> [Instructions for the task]
Although the data below holds other lines too, output only those from the line with "consommateurs, en nombre" up to and including the line with "qu’elles adoptent des", exactly as they appear.

Records from a dataset:
☆ ☆ ☆ ☆
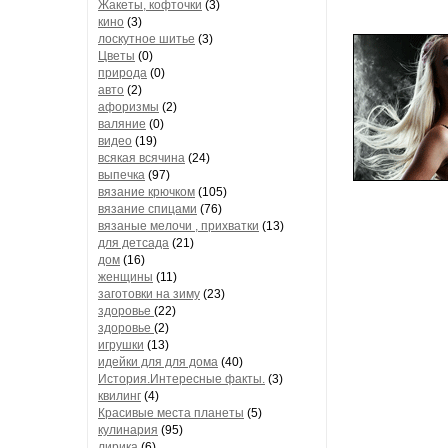
Жакеты, кофточки
(3)
кино
(3)
лоскутное шитье
(3)
Цветы
(0)
природа
(0)
авто
(2)
афоризмы
(2)
валяние
(0)
видео
(19)
всякая всячина
(24)
выпечка
(97)
вязание крючком
(105)
вязание спицами
(76)
вязаные мелочи , прихватки
(13)
для детсада
(21)
дом
(16)
женщины
(11)
заготовки на зиму
(23)
здоровье
(22)
здоровье
(2)
игрушки
(13)
идейки для для дома
(40)
История.Интересные факты.
(3)
квилинг
(4)
Красивые места планеты
(5)
кулинария
(95)
лирика
(6)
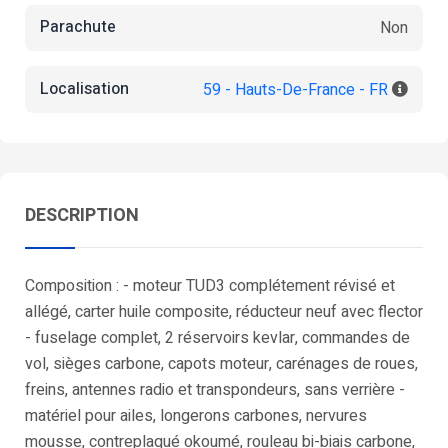
Parachute
Non
Localisation
59 - Hauts-De-France - FR
DESCRIPTION
Composition : - moteur TUD3 complétement révisé et
allégé, carter huile composite, réducteur neuf avec flector
- fuselage complet, 2 réservoirs kevlar, commandes de
vol, sièges carbone, capots moteur, carénages de roues,
freins, antennes radio et transpondeurs, sans verrière -
matériel pour ailes, longerons carbones, nervures
mousse, contreplaqué okoumé, rouleau bi-biais carbone,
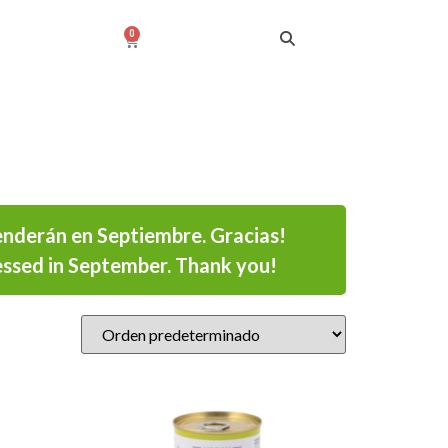
0
enderán en Septiembre. Gracias!
ssed in September. Thank you!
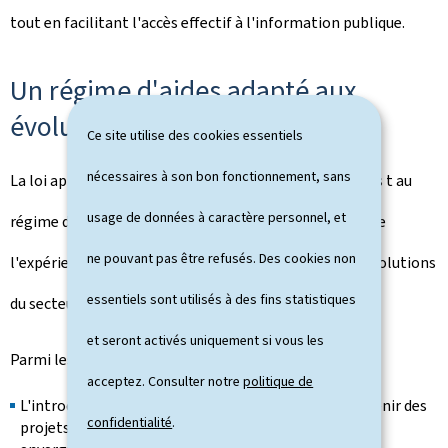
tout en facilitant l'accès effectif à l'information publique.
Un régime d'aides adapté aux
évolutions du secteur
Ce site utilise des cookies essentiels
nécessaires à son bon fonctionnement, sans
La loi apporte également des adaptations ponctuelles t au
usage de données à caractère personnel, et
régime d'aides instauré en 2021 afin de tenir compte de
ne pouvant pas être refusés. Des cookies non
l'expérience acquise depuis sa mise en oeuvre et des évolutions
essentiels sont utilisés à des fins statistiques
du secteur.
et seront activés uniquement si vous les
Parmi les mesures adoptées figurent:
acceptez. Consulter notre
politique de
L'introduction d'une aide de minimis destinée à soutenir des
confidentialité
.
projets journalistiques innovants ou de plus petite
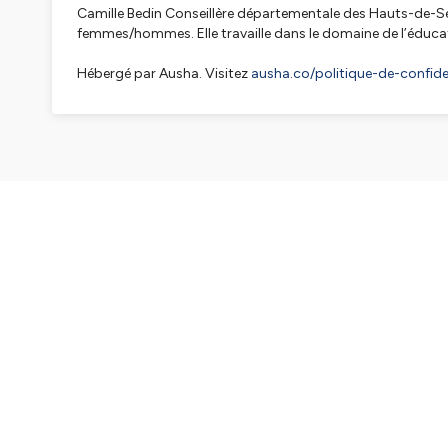
Camille Bedin Conseillère départementale des Hauts-de-Sei
femmes/hommes. Elle travaille dans le domaine de l’éduca
Hébergé par Ausha. Visitez
ausha.co/politique-de-confiden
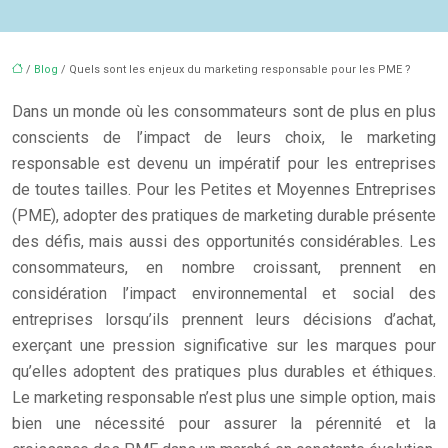
/
Blog
/ Quels sont les enjeux du marketing responsable pour les PME ?
Dans un monde où les consommateurs sont de plus en plus
conscients de l’impact de leurs choix, le marketing
responsable est devenu un impératif pour les entreprises
de toutes tailles. Pour les Petites et Moyennes Entreprises
(PME), adopter des pratiques de marketing durable présente
des défis, mais aussi des opportunités considérables. Les
consommateurs, en nombre croissant, prennent en
considération l’impact environnemental et social des
entreprises lorsqu’ils prennent leurs décisions d’achat,
exerçant une pression significative sur les marques pour
qu’elles adoptent des pratiques plus durables et éthiques.
Le marketing responsable n’est plus une simple option, mais
bien une nécessité pour assurer la pérennité et la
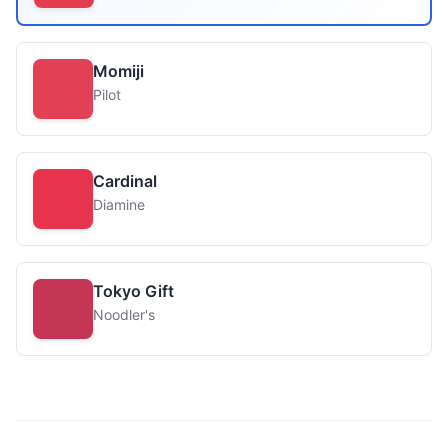
Momiji
Pilot
Cardinal
Diamine
Tokyo Gift
Noodler's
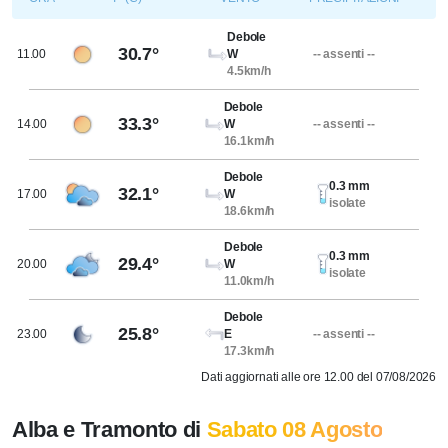
Debole
30.7°
11.00
W
-- assenti --
4.5km/h
Debole
33.3°
14.00
W
-- assenti --
16.1km/h
Debole
0.3 mm
32.1°
17.00
W
isolate
18.6km/h
Debole
0.3 mm
29.4°
20.00
W
isolate
11.0km/h
Debole
25.8°
23.00
E
-- assenti --
17.3km/h
Dati aggiornati alle ore 12.00 del 07/08/2026
Alba e Tramonto di
Sabato 08 Agosto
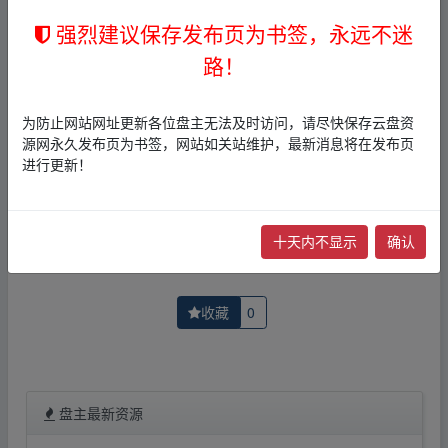
者文责自负。
强烈建议保存发布页为书签，永远不迷
3，本文内所有链接指向的云盘网盘资源，其版权归版权方
所有！其实际管理权为帖子发布者所有，本站无法操作相
路！
关资源。
4，如您认为本站任何介绍帖侵犯了您的合法版权，请点击
版权投诉
进行投诉，我们将在确认本文链接指向的资源存
为防止网站网址更新各位盘主无法及时访问，请尽快保存云盘资
在侵权后，立即删除相关介绍帖子！
源网永久发布页为书签，网站如关站维护，最新消息将在发布页
进行更新！
上一篇：
《如何戒掉坏习惯》习惯培养自我管理个人成长生
下一篇：
【美剧】回声.漫威鹰眼衍生剧.英语中字.10
十天内不显示
确认
收藏
0
盘主最新资源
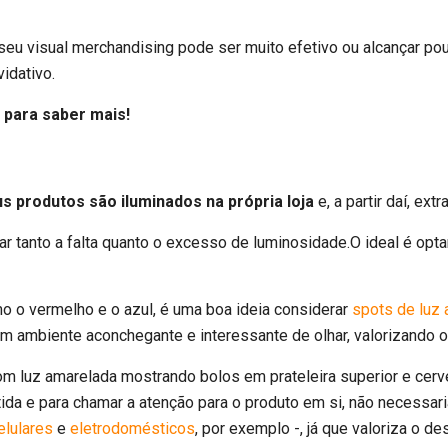
u visual merchandising pode ser muito efetivo ou alcançar pouca 
idativo.
 para saber mais!
 produtos são iluminados na própria loja
e, a partir daí, ext
ar tanto a falta quanto o excesso de luminosidade.O ideal é op
mo o vermelho e o azul, é uma boa ideia considerar
spots de luz 
 ambiente aconchegante e interessante de olhar, valorizando o 
etida e para chamar a atenção para o produto em si, não necessari
elulares
e
eletrodomésticos
, por exemplo -, já que valoriza o d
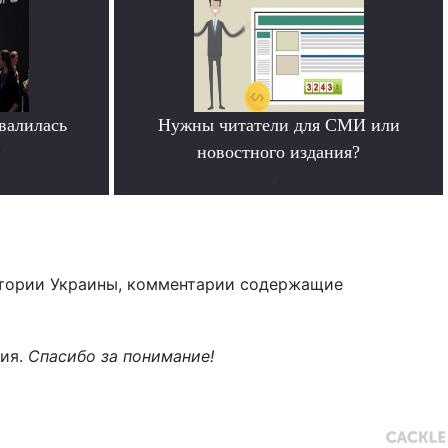
овалилась
Нужны читатели для СМИ или
е
новостного издания?
.
тории Украины, комментарии содержащие
ния.
Спасибо за понимание!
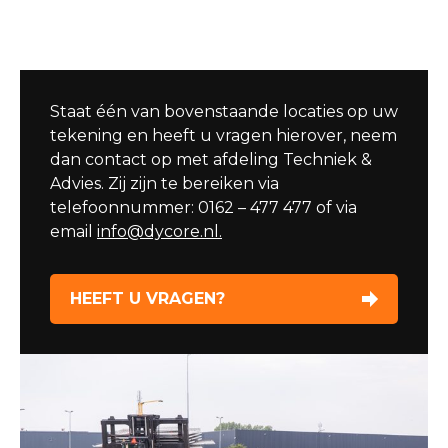
Staat één van bovenstaande locaties op uw
tekening en heeft u vragen hierover, neem
dan contact op met afdeling Techniek &
Advies. Zij zijn te bereiken via
telefoonnummer: 0162 – 477 477 of via
email
info@dycore.nl.
HEEFT U VRAGEN?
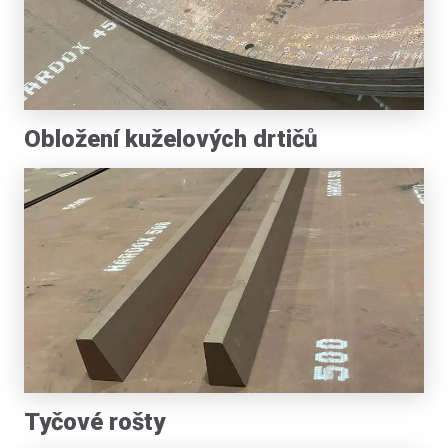
Obložení kuželových drtičů
Tyčové rošty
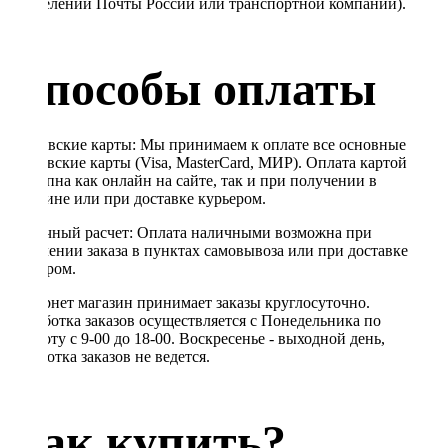
в отделении Почты России или транспортной компании).
Способы оплаты
Банковские карты: Мы принимаем к оплате все основные
банковские карты (Visa, MasterCard, МИР). Оплата картой
доступна как онлайн на сайте, так и при получении в
магазине или при доставке курьером.
Наличный расчет: Оплата наличными возможна при
получении заказа в пунктах самовывоза или при доставке
курьером.
Интернет магазин принимает заказы круглосуточно.
Обработка заказов осуществляется с Понедельника по
Субботу с 9-00 до 18-00. Воскресенье - выходной день,
обработка заказов не ведется.
Как купить?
☆ ☆ ☆ ☆
> [Answer section]
consommateurs, en nombre croissant, prennent en
considération l’impact environnemental et social des
entreprises lorsqu’ils prennent leurs décisions d’achat,
exerçant une pression significative sur les marques pour
qu’elles adoptent des pratiques plus durables et éthiques.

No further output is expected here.